[Saved entries]
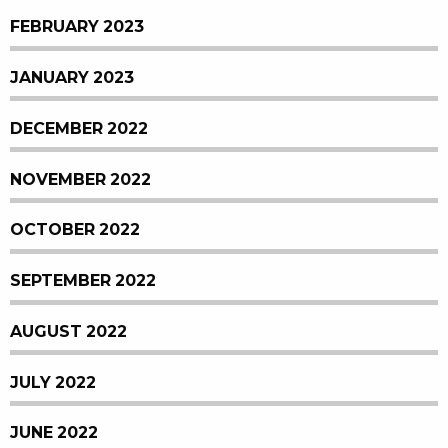
FEBRUARY 2023
JANUARY 2023
DECEMBER 2022
NOVEMBER 2022
OCTOBER 2022
SEPTEMBER 2022
AUGUST 2022
JULY 2022
JUNE 2022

» TASK INSTRUCTIONS
Leave out the images and repeat the rest of the data word for word.

» RESULT
FEBRUARY 2023
JANUARY 2023
DECEMBER 2022
NOVEMBER 2022
OCTOBER 2022
SEPTEMBER 2022
AUGUST 2022
JULY 2022
JUNE 2022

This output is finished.